A near two percent decline on Friday, to 5138.3, may herald the start of a sea change. But the message from the market since the first falls last year was that the problem, certainly for Europe, was nowhere near as serious as some doomsters may have been suggesting.
At first glance it is difficult to see why the recent problems for the Indonesian rupiah should change matters much.
Nevertheless, the market has been looking overvalued for some time; simply for that reason, some declines now may be welcome. It would be a brave forecaster, however, who will forecast the market making much headway this year.
One sector in Europe last year to outperform remarkably, even by the standards of a bull market, was the cellular telephone operators. Overall, the sector doubled in value. The UK components - Vodafone and Orange - did their bit to boost values, with rises of, respectively, 81 per cent and 43 per cent - less than the average of 98 per cent, calculated by Salomon Brothers. One reason the UK had such a poor showing was that it was Europe's slowest-growing market for the second year on the trot. However, based on penetration rates, the UK still has plenty to go for. About 14.6 per cent of the population has a mobile phone, compared to 36 per cent, say in Norway, 40 per cent or so in Finland, and 19 per cent in Italy.

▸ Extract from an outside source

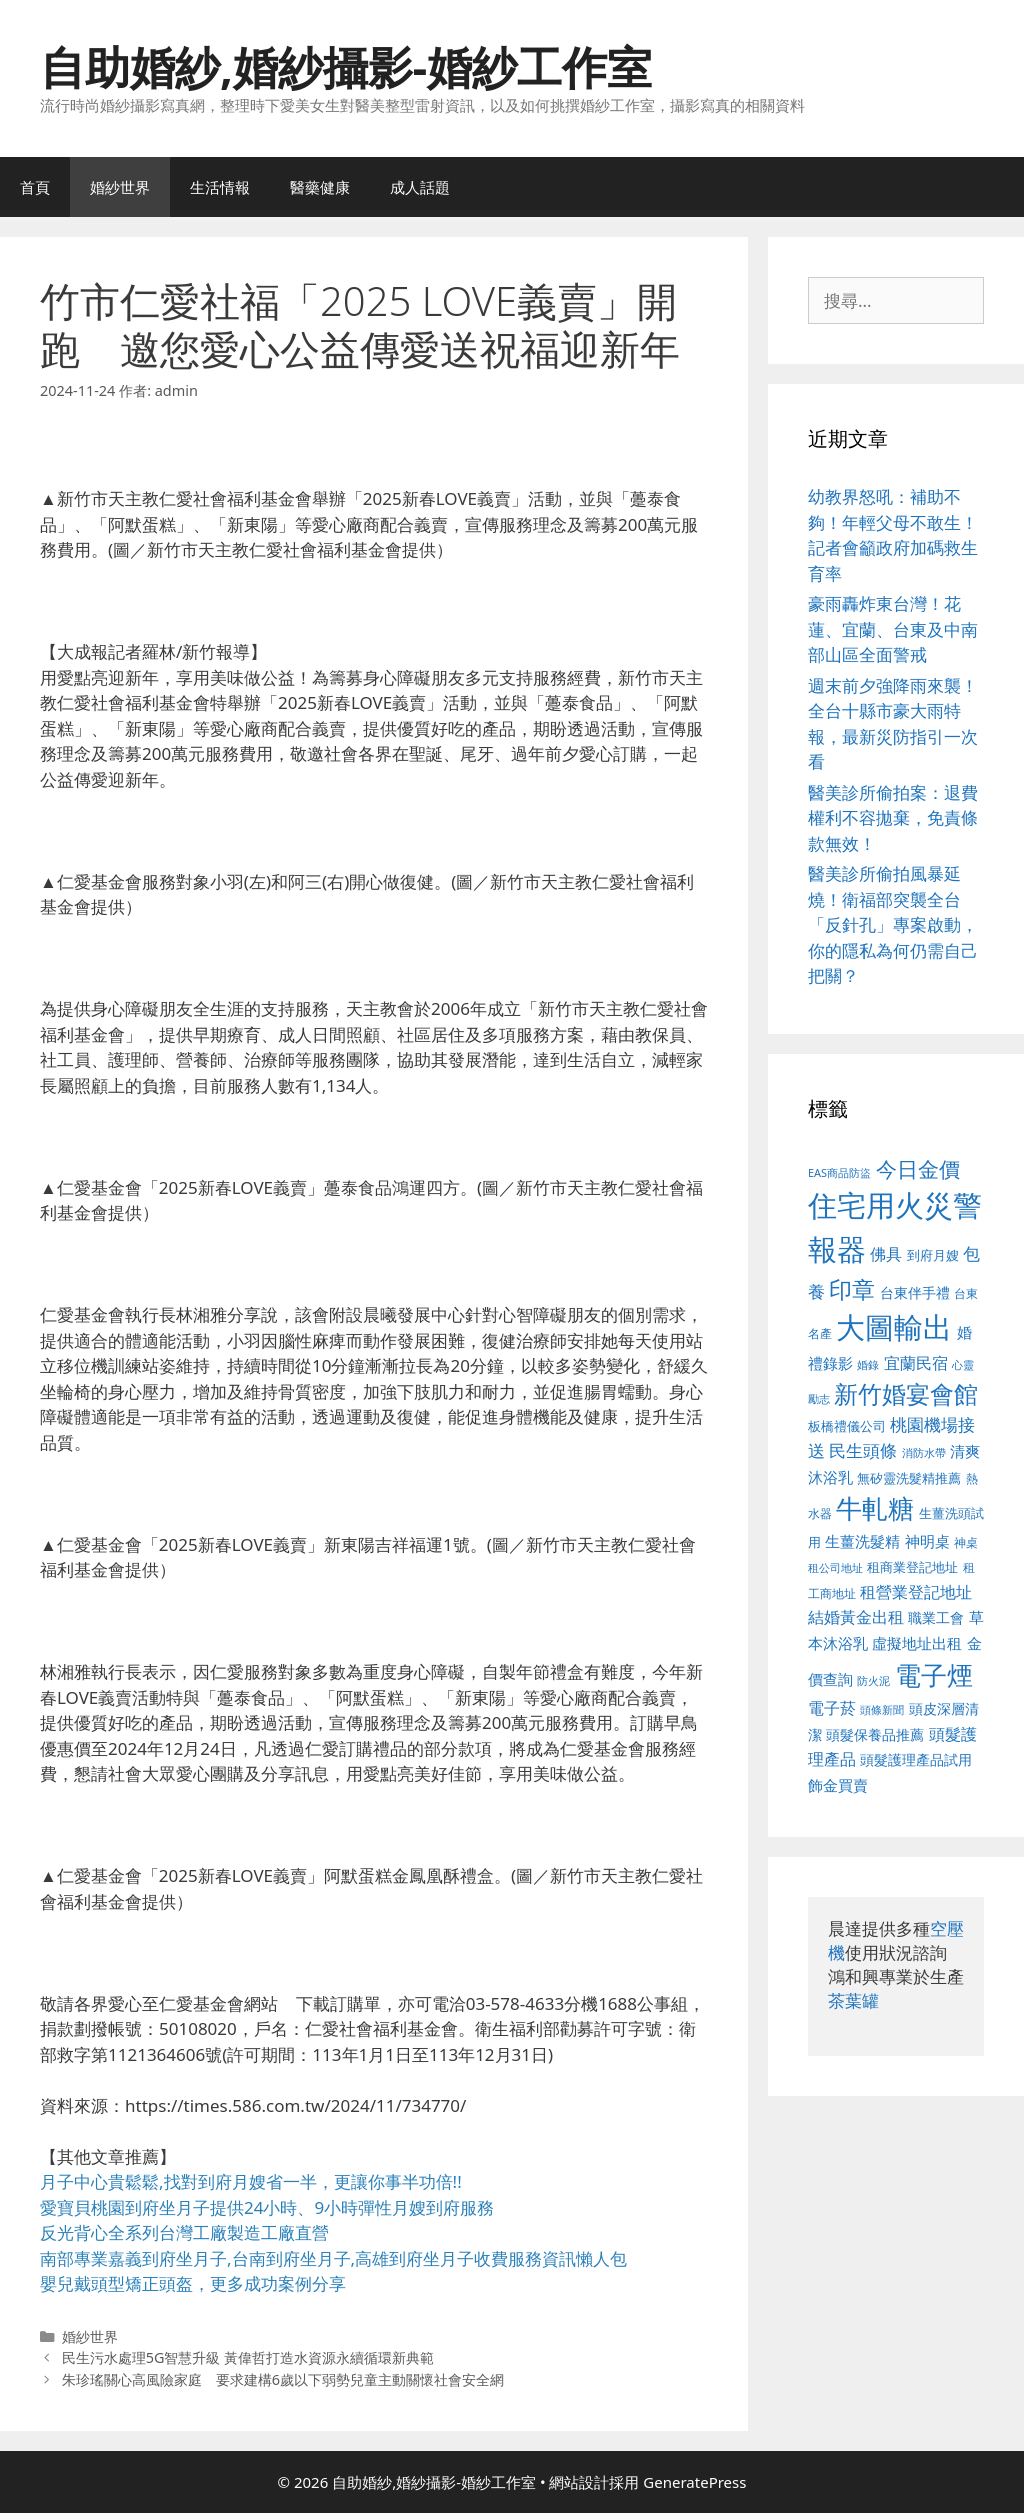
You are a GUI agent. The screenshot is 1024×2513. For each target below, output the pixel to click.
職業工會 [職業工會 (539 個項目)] (936, 1617)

Enterprise Oil is beginning to look undervalued, especially compared to its old rival Lasmo. One reason, after strong gains for both shares last year, is that the former has failed to come up with much on the exploration front. Enterprise has failed to make a single significant exploration announcement for all of last year. It has also had to put its hand up, and confess that it won't make its production targets for this year and 1999. One area of potential upside is the Clair field West of Shetland. Enterprise has a 15 per cent stake, and Enterprise's reserves could well be proved higher this year. While there is understandable disappointment at Enterprise's announcement, holders of the shares should hang on in there - there is little to fear in the long term.
BA still trades on a significant discount to the market. But after a difficult 1997, that discount could disappear as the group starts to fire on all cylinders. A resolution of the American Airlines situation must be in store, while further efficiency gains, and possibly another joint venture in Europe, could pave the way for a resumption of interest in the shares.